Über die Beschäftigung mit Wahlen unter Bedingungen von Covid-19 hinaus hat sich wahlbeobachtung.org weiterhin um Wahlreformen in Österreich bemüht. Anlässlich der vorgezogenen Nationalratswahl 2020 hat wahlbeobachtung.org gemeinsam mit dem Forschungszentrum ‘Vienna Center for Electoral Research (VieCER) des Instituts für Staatswissenschaften an der Universität Wien ein Forschungsprojekt zum Thema „Wahlbeisitz in Österreich durchgeführt. Die Auswertung der Befragung von rund 1.000 WahlbeisitzerInnen und die Erarbeitung von Reformempfehlungen in diesem Bereich wurden abgeschlossen, die Ergebnisse werden jedoch erst im Rahmen einer Präsentation des Projekts im Österreichischen Parlament vorgestellt. Diese gemeinsam mit der Parlamentsdirektion für Oktober geplante Veranstaltung wurde aufgrund der Corona-Krise auf Anfang 2021 verschoben. Im Bereich Wahlreform-Advocacy darf sich wahlbeobachtung.org neben der guten Zusammenarbeit mit akademischen Partnern auch über die wiederholte Unterstützung des Zukunftsfonds der Republik Österreich freuen.

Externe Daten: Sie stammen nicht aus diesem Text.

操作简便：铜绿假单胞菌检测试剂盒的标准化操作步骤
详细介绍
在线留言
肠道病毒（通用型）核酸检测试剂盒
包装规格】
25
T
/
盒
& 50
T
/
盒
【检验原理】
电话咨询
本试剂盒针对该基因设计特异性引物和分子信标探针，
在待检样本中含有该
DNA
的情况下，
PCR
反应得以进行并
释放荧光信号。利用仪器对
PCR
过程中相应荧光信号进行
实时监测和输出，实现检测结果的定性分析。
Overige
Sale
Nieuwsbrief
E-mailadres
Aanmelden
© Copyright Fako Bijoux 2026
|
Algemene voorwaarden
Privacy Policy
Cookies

Ad4) Forschung und Monitoring von Sozialen Medien in Wahlprozessen

Wahlbeobachtung.org/Election-Watch.EU war 2019 dazu eingeladen, an einer internationalen Arbeitsgruppe zur Entwicklung einer Methodologie für die Beobachtung Sozialer Medien im Wahlprozess mitzuwirken. Daraus entstand ein Kooperationsprojekt zum „Social Media Monitoring“ des online Wahlkamps im Zuge der vorgezogenen Nationalratswahlen 2019 in Österreich, das gemeinsam mit Democracy Reporting International (DRI) (Berlin) und MEMO98 (Bratislava) sowie mit der Vienna Data Science Group (VDSG) / Data4Good (Wien) und dem  Departament of Public Policy Analysis of the Getulio Vargas Foundation (FGV DAPP) (Rio de Janeiro) als technische Partner durchgeführt wurde. Der Bericht dazu wurde im Februar 2020 publiziert und im Rahmen einer größeren Studie (neben Österreich inklusive Kroatien, Polen, Portugal und Rumänien) zu Lessons Learned with Social Media Monitoring rezipiert.

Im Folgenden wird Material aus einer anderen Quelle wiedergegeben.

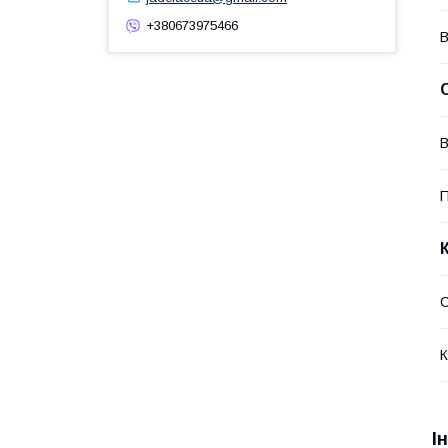
+380673975466
В
В
П
К
І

Aufbauend auf der Partnerschaft mit Vienna Data Science Group (VDSG) / Data4Good zum Monitoring Sozialer Medien im Wahlprozess 2019 wurde vom Büro des OSZE Representative of Freedom of the Media ein gemeinsames Projekt genehmigt, welches sich mit Datenzugang auf Sozialen Medien und dem Einfluss von künstlicher Intelligenz (KI) auf die Meinungsfreiheit befasst.  

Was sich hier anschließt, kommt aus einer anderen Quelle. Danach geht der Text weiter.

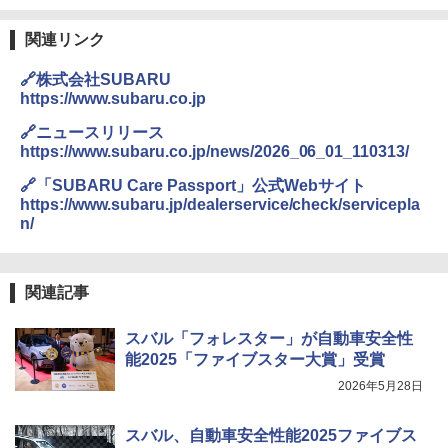
関連リンク
🔗株式会社SUBARU
https://www.subaru.co.jp
🔗ニュースリリース
https://www.subaru.co.jp/news/2026_06_01_110313/
🔗「SUBARU Care Passport」公式Webサイト
https://www.subaru.jp/dealerservice/check/servicepla
n/
関連記事
スバル「フォレスター」が自動車安全性
能2025「ファイブスター大賞」受賞
2026年5月28日
スバル、自動車安全性能2025ファイブス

Ad5) JungwählerInnenbildung und advocacy in Albanien

Bereits Ende 2019 haben die Aktivitäten von wahlbeobachtung.org in Albanien begonnen. Bei einer im Februar 2020 durchgeführten Konferenz im Rahmen des OSZE/ODIHR Projekts zur Unterstützung von Wahlen im Westlichen Balkan wurden zwei Referenten von wahlbeobachtung.org eingeladen, über Erkenntnisse zur Unterstützung von Frauen, Nationalen Minderheiten und Personen mit Behinderungen in Wahlprozessen zu referieren. Im Rahmen des Programms „Education on Europe“ der Robert Bosch Stiftung wurde ein Partnerschaftsabkommen mit dem albanischen Young Professionals Network (YPN) eingegangen, um die Kooperation im Bereich politischer JungwählerInnenbildung fortzusetzen. In einem Workshop für eine junge Generation albanischer WählerInnen sollen Methoden zivilgesellschaftlicher Teilnahme im Wahlprozess vermittelt sowie europäische Werte nahegebracht werden. Der Workshop war für Dezember 2020 geplant, wurde jedoch aufgrund der Covid-19-Bedingungen vor Ort verschoben. Ziel ist es, den Workshop vor den nächsten albanischen Parlamentswahlen durchzuführen, die für den 25. April 2021 festgelegt wurden. Dies ist das erste Mal, dass wahlbeobachtung.org ein Projekt mit Drittmittelfinanzierung außerhalb der EU durchführt.

Das Beitragsbild stammt von einem Artikel der Tiroler Tageszeitung am 13. Dezember 2020 über unsere Aktivitäten 2020.